Religion. I don't have much to comment on here. Post-apocalyptic games tend to seldom discuss religion, and the fantasy games I play have similar pantheons. One thing worth considering, the original Rogue had "daemons" responsible for updating the health, etc., for players. I don't think anyone has made these daemons the Pantheon for the game, which could lead to interesting gameplay: praying to daemons leads to temporary buffs, destroying temples related to a daemon results in temporary negative buffs, etc.
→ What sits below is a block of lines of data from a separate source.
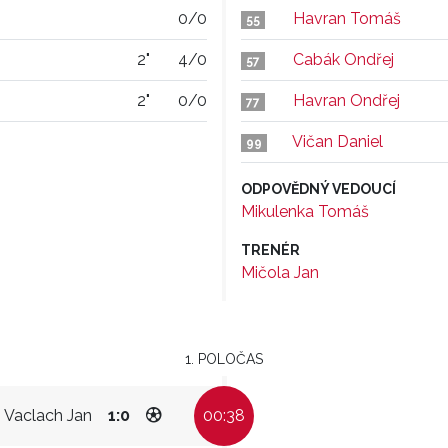
0/0
Havran Tomáš
55
2"
4/0
Cabák Ondřej
57
2"
0/0
Havran Ondřej
77
Vičan Daniel
99
ODPOVĚDNÝ VEDOUCÍ
Mikulenka Tomáš
TRENÉR
Mičola Jan
1. POLOČAS
Vaclach Jan
1:0
00:38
Or it could have the same effect as praying to the laws of physics (i.e., nothing noticeable).

Communication. And the most underappreciated point of consideration: it takes time to communicate these events. When an event occurs, news of it spreads through caravans and travelers. Spreading information takes time, and plans revolve around information. This is a challenge to code up, because we no longer have a simple observer pattern to update dialog and quest lines.

Friday, October 2, 2020

Testing the Game

I've come to the opinion, when writing software, you should test it...usually unit testing suffices. But a game is a special kind of software. So special, one naturally faces the question, "Should we still unit test a game?"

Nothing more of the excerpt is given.